Carl deslizó la vista por la vía del mapa. Sí, Assad tenía razón. Era un sitio perfecto.
– ¿Y cómo consiguió el secuestrador llevar hasta allí al padre de Poul? -quiso saber Assad.
Carl cogió el paquete de tabaco y miró dentro. Ostras, era verdad: en el fondo había una especie de engrudo almibarado.
– Le dijo que cogiera un tren determinado entre Copenhague y Korsør, y que esperase el destello. Debía ir en un vagón de primera, en el lado izquierdo, y cuando viera la luz debía arrojar por la ventanilla el saco con el dinero.
– ¿Cuándo supo entonces que habían matado a Poul?

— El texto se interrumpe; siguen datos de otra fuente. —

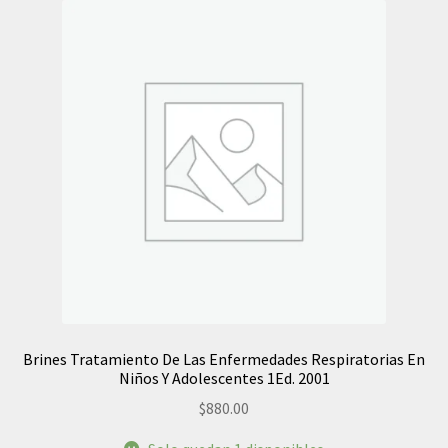
Brines Tratamiento De Las Enfermedades Respiratorias En
Niños Y Adolescentes 1Ed. 2001
$
880.00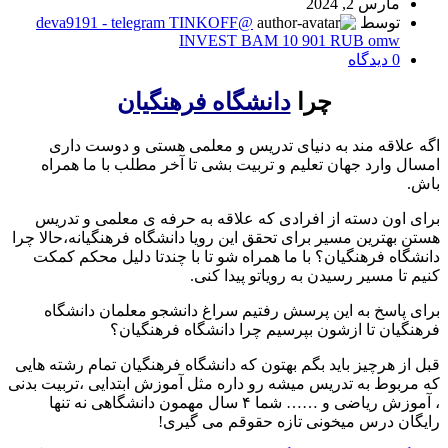
مارس 2, 2024
توسط
@deva9191 - telegram TINKOFF
INVEST BAM 10 901 RUB omw
0
دیدگاه
چرا
دانشگاه فرهنگیان
اگه علاقه مند به دنیای تدریس و معلمی هستی و دوست داری
امسال وارد جهان تعلیم و تربیت بشی تا آخر مطلب با ما همراه
باش.
برای اون دسته از افرادی که علاقه به حرفه ی معلمی و تدریس
هستن بهترین مسیر برای تحقق این رویا دانشگاه فرهنگیانه،حالا چرا
دانشگاه فرهنگیان؟ با ما همراه شو تا با چندتا دلیل محکم کمکت
کنیم تا مسیر رسیدن به رویاتو پیدا کنی.
برای پاسخ به این پرسش رفتیم سراغ دانشجو معلمان دانشگاه
فرهنگیان تا ازشون بپرسیم چرا دانشگاه فرهنگیان؟
قبل از هرچیز باید بگم بهتون که دانشگاه فرهنگیان تمام رشته هایی
که مربوط به تدریس میشه رو داره مثل آموزش ابتدایی ،تربیت بدنی
، آموزش ریاضی و …… شما ۴ سال مهمون دانشگاهی نه تنها
رایگان درس میخونی تازه حقوقم می گیری!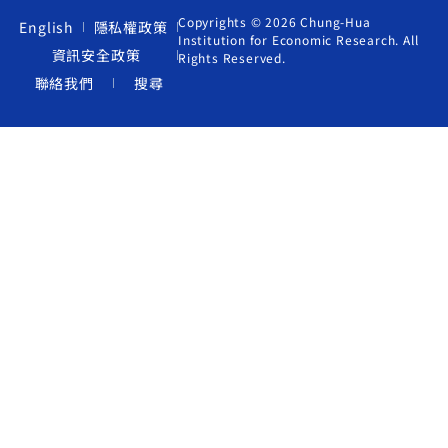
Copyrights © 2026 Chung-Hua
English
隱私權政策
Institution for Economic Research. All
資訊安全政策
Rights Reserved.
聯絡我們
搜尋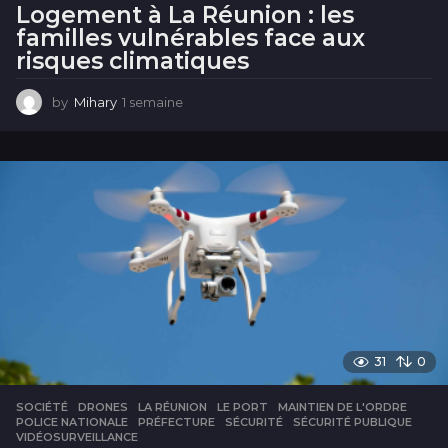
Logement à La Réunion : les
familles vulnérables face aux
risques climatiques
by
Mihary
1 semaine
1
s
e
m
a
i
n
e
31
0
SOCIÉTÉ
DRONES
,
LA RÉUNION
,
LE PORT
,
MAINTIEN DE L'ORDRE
,
POLICE NATIONALE
,
PRÉFECTURE
,
SÉCURITÉ
,
SÉCURITÉ PUBLIQUE
,
VIDÉOSURVEILLANCE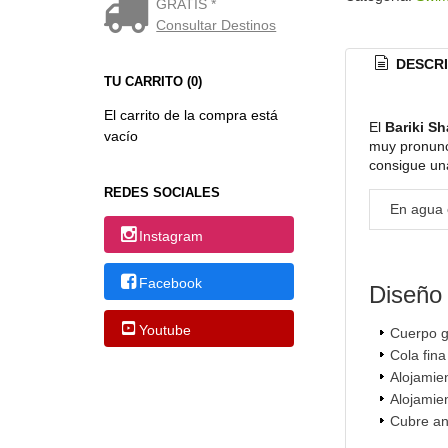
GRATIS *
Consultar Destinos
DESCRI
TU CARRITO (0)
El carrito de la compra está
El
Bariki S
vacío
muy pronunc
consigue una
REDES SOCIALES
En agua e
Instagram
Facebook
Diseño
Youtube
Cuerpo g
Cola fin
Alojamien
Alojamie
Cubre an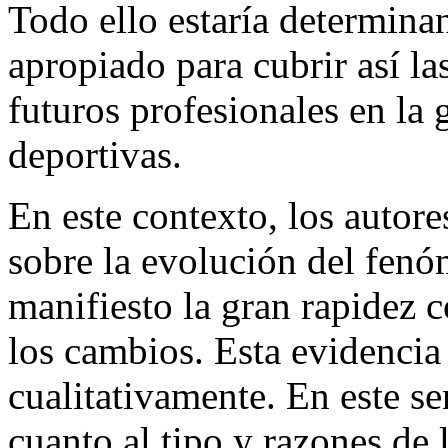
Todo ello estaría determina
apropiado para cubrir así l
futuros profesionales en la 
deportivas.
En este contexto, los autores
sobre la evolución del fen
manifiesto la gran rapidez 
los cambios. Esta evidencia
cualitativamente. En este s
cuanto al tipo y razones de 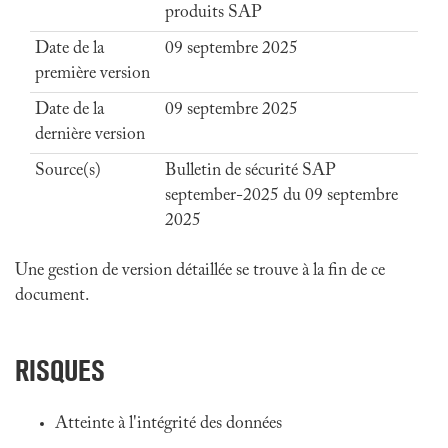
produits SAP
Date de la
09 septembre 2025
première version
Date de la
09 septembre 2025
dernière version
Source(s)
Bulletin de sécurité SAP
september-2025 du 09 septembre
2025
Une gestion de version détaillée se trouve à la fin de ce
document.
RISQUES
Atteinte à l'intégrité des données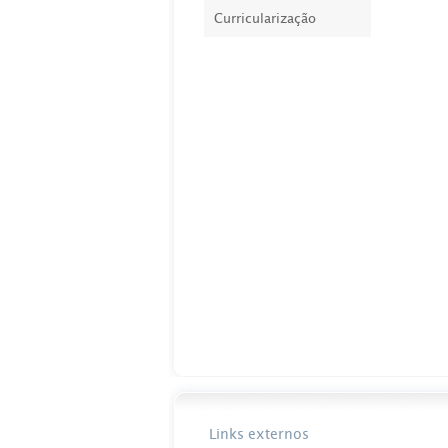
Curricularização
Links externos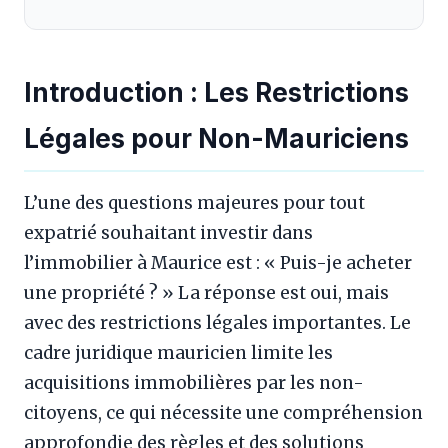
Introduction : Les Restrictions
Légales pour Non-Mauriciens
L’une des questions majeures pour tout
expatrié souhaitant investir dans
l’immobilier à Maurice est : « Puis-je acheter
une propriété ? » La réponse est oui, mais
avec des restrictions légales importantes. Le
cadre juridique mauricien limite les
acquisitions immobilières par les non-
citoyens, ce qui nécessite une compréhension
approfondie des règles et des solutions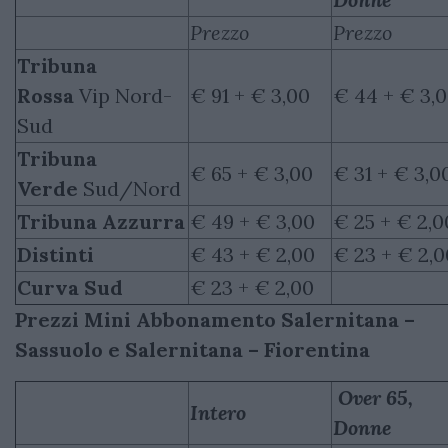
Prezzo
Prezzo
Tribuna
Rossa
Vip Nord-
€ 91 + € 3,00
€ 44 + € 3,
Sud
Tribuna
€ 65 + € 3,00
€ 31 + € 3,0
Verde
Sud/Nord
Tribuna Azzurra
€ 49 + € 3,00
€ 25 + € 2,0
Distinti
€ 43 + € 2,00
€ 23 + € 2,0
Curva Sud
€ 23 + € 2,00
Prezzi Mini Abbonamento Salernitana –
Sassuolo e Salernitana – Fiorentina
Over 65,
Intero
Donne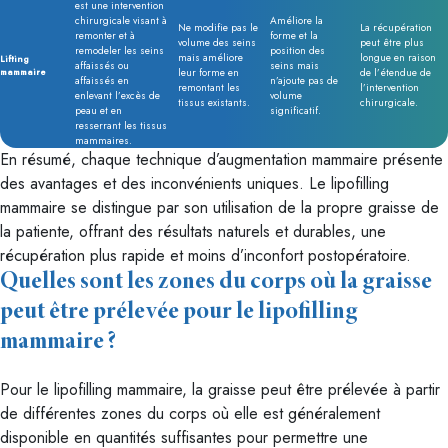
est une intervention
chirurgicale visant à
Améliore la
Ne modifie pas le
La récupération
remonter et à
forme et la
volume des seins
peut être plus
remodeler les seins
position des
mais améliore
longue en raison
Lifting
affaissés ou
seins mais
mammaire
leur forme en
de l’étendue de
affaissés en
n’ajoute pas de
remontant les
l’intervention
enlevant l’excès de
volume
tissus existants.
chirurgicale.
peau et en
significatif.
resserrant les tissus
mammaires.
En résumé, chaque technique d’augmentation mammaire présente
des avantages et des inconvénients uniques. Le lipofilling
mammaire se distingue par son utilisation de la propre graisse de
la patiente, offrant des résultats naturels et durables, une
récupération plus rapide et moins d’inconfort postopératoire.
Quelles sont les zones du corps où la graisse
peut être prélevée pour le lipofilling
mammaire ?
Pour le lipofilling mammaire, la graisse peut être prélevée à partir
de différentes zones du corps où elle est généralement
disponible en quantités suffisantes pour permettre une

– ¿Cuándo? Recibió instrucciones por teléfono para recoger a sus hijos. Pero cuando llegaron él y su mujer solo estaba Tryggve, tumbado en el suelo. Le habían dado algo que lo dejó inconsciente, seguramente cloroformo. Fue Tryggve quien contó a sus padres que el secuestrador había matado a Poul y que perderían más hijos si se les ocurría contar algo sobre el secuestro. Aparte de la espantosa noticia de la muerte de Poul, el trauma de Tryggve por lo sucedido causó una impresión imborrable en Martin Holt y su mujer.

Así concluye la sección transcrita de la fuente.